Abstract

Oligomerization plays a critical role in shaping the light-harvesting properties of many photosynthetic pigment-protein complexes, but a detailed understanding of this process at the level of individual pigments is still lacking. To study the effects of oligomerization, we designed a single-molecule approach to probe the photophysical properties of individual pigment sites as a function of protein assembly state. Our method, based on the principles of anti-Brownian electrokinetic trapping of single fluorescent proteins, step-wise photobleaching, and multiparameter spectroscopy, allows pigment-specific spectroscopic information on single multipigment antennae to be recorded in a nonperturbative aqueous environment with unprecedented detail. We focus on the monomer-to-trimer transformation of allophycocyanin (APC), an important antenna protein in cyanobacteria. Our data reveal that the two chemically identical pigments in APC have different roles.
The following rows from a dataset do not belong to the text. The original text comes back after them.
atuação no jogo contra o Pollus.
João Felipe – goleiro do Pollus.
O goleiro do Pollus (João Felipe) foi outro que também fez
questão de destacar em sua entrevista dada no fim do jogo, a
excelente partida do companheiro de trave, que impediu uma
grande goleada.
One (α) is the functional pigment that red-shifts its spectral properties upon trimer formation, whereas the other (β) is a "protective" pigment that persistently quenches the excited state of α in the prefunctional, monomer state of the protein. These results show how subtleties in pigment organization give rise to functionally important aspects of energy transfer and photoprotection in antenna complexes. The method developed here should find immediate application in understanding the emergent properties of other natural and artificial light-harvesting systems.